The students also began direct talks with faculty about a fossil free research policy specific to the School of the Environment. Responses from faculty members were generally supportive.

“There were moments of tension,” Mackey said. For example, students initially wanted a fossil free money ban to include banks that are major fossil industry funders. “We didn’t win that one. But overall, it was a good example of students and faculty working together to compel their university to act. We wouldn’t have gotten where we are without the support of faculty, and I don’t think they would have moved forward without students taking the initiative.”

In October, the School of the Environment announced it will no longer accept donations from or “enter into agreements for sponsorship” with fossil fuel companies. Just weeks earlier, Princeton had reneged on its fossil free research commitment, making the new ban at University of Toronto the strongest such policy anywhere on the continent.

Mackey recently graduated from UofT, but is still closely connected with the student climate movement there. “It was a big win,” she said of the School of the Environment announcement. “As a movement, it’s important we celebrate milestones like this because they show how organizing can and does work.”

A campus-based resistance movement

So far, universities in Canada have not faced the same level of political pressure to quash dissent as those in the U.S. However, the crackdown in higher education is not limited to south of the border.

In June, police fired tear gas on pro-Palestine protesters at McGill University in Quebec. At other Canadian universities, student encampments calling for schools to divest from Israel have been forcibly dispersed. In this atmosphere, the fossil free research victory at University of Toronto appears to be an especially important win for student protest. Meanwhile, at other schools in Canada and the U.S., students are pushing back against administrations resistant to change.

“We’re letting students, faculty and alumni know Princeton walked back its fossil free research commitments,” Archibald said. “Today, no one in higher education would consider letting tobacco companies fund a study on lung cancer — but that’s basically the equivalent of what Princeton is doing.”

At an international level, Fossil Free Research has changed its name to the Campus Climate Network to reflect a broadened focus on cutting ties with fossil fuels at every level.
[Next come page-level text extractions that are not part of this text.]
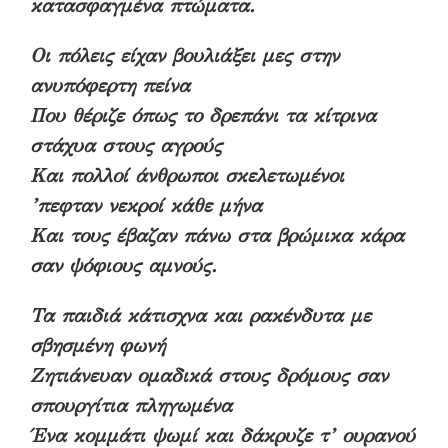
κατασφαγμένα πτώματα.
Οι πόλεις είχαν βουλιάξει μες στην
ανυπόφερτη πείνα
Που θέριζε όπως το δρεπάνι τα κίτρινα
στάχυα στους αγρούς
Και πολλοί άνθρωποι σκελετωμένοι
’πεφταν νεκροί κάθε μήνα
Και τους έβαζαν πάνω στα βρώμικα κάρα
σαν ψόφιους αμνούς.
Τα παιδιά κάτισχνα και ρακένδυτα με
σβησμένη φωνή
Ζητιάνευαν ομαδικά στους δρόμους σαν
σπουργίτια πληγωμένα
Ένα κομμάτι ψωμί και δάκρυζε τ’ ουρανού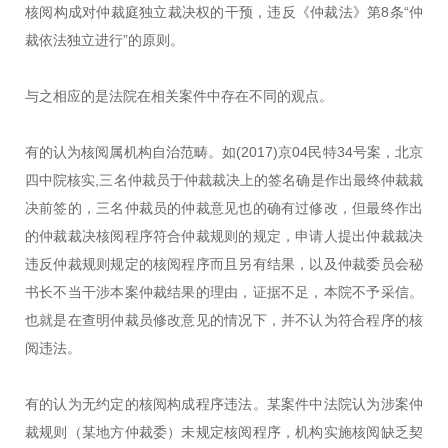
核阅构成对仲裁庭独立裁决权的干预，违反《仲裁法》第8条“仲
裁依法独立进行”的原则。
与之相应的是法院在相关案件中存在不同的观点。
有的认为核阅属机构自治范畴。如(2017)京04民特34号案，北京
四中院核实,三名仲裁员于仲裁裁决上的签名确是作出最终仲裁裁
决前签的，三名仲裁员的仲裁意见也的确有过修改，但最终作出
的仲裁裁决核阅程序符合仲裁规则的规定，申请人提出仲裁裁决
违反仲裁规则规定的核阅程序而且另有结果，以及仲裁委员会秘
书长不当干涉本案仲裁结果的理由，证据不足，本院不予采信。
也就是在查明仲裁员修改意见的情况下，并不认为符合程序的核
阅违法。
有的认为无约定的核阅构成程序违法。某案件中法院认为涉案仲
裁规则（某地方仲裁委）未规定核阅程序，机构实施核阅缺乏契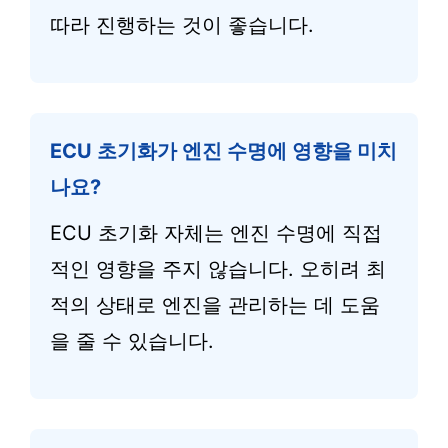
따라 진행하는 것이 좋습니다.
ECU 초기화가 엔진 수명에 영향을 미치
나요?
ECU 초기화 자체는 엔진 수명에 직접
적인 영향을 주지 않습니다. 오히려 최
적의 상태로 엔진을 관리하는 데 도움
을 줄 수 있습니다.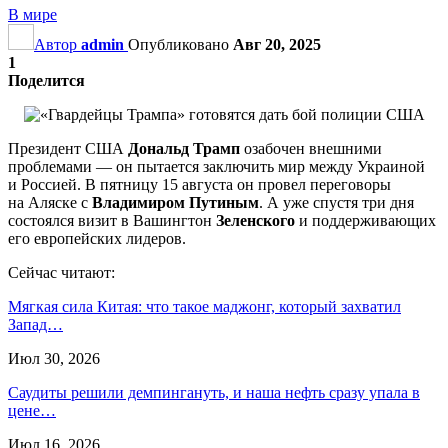
В мире
Автор
admin
Опубликовано
Авг 20, 2025
1
Поделится
Президент США
Дональд Трамп
озабочен внешними
проблемами — он пытается заключить мир между Украиной
и Россией. В пятницу 15 августа он провел переговоры
на Аляске с
Владимиром Путиным
. А уже спустя три дня
состоялся визит в Вашингтон
Зеленского
и поддерживающих
его европейских лидеров.
Сейчас читают:
Мягкая сила Китая: что такое маджонг, который захватил
Запад…
Июл 30, 2026
Саудиты решили демпингануть, и наша нефть сразу упала в
цене…
Июл 16, 2026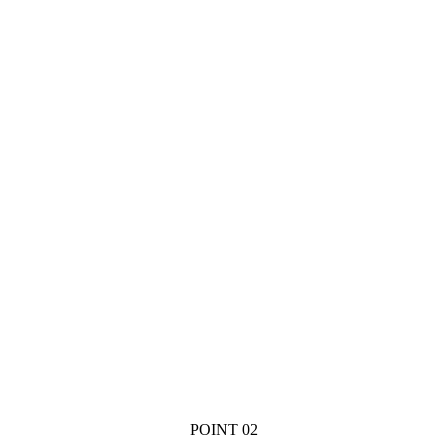
POINT 02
It now serves as an organizing hub for students involved in divestment campaigns, fossil fuel dissociation, decarbonizing campuses and more.

Students pushing to divest and dissociate from coal, oil and gas have also found valuable new allies by connecting with supportive alumni.

“At Princeton, it started with a couple young alums who were interested in divestment and started working with students,” said Archibald, who graduated in 1987. “Then the pandemic happened, and suddenly all the group’s organizing went online. It meant any student, faculty member or alum could participate from anywhere in the country. Even if you left Princeton 50 years ago, you could get involved.”

Back at the University of Toronto, Climate Justice UofT is building on momentum from its recent win.

“A lot of members are now involved in pushing for divestment from Israeli apartheid,” Mackey said. “And, we’re working to get the whole university to follow the School of the Environment’s example with a university-wide fossil free research policy. Institutions are movable until they’re not — and the progress we’ve made so far shows the strength of student organizing.”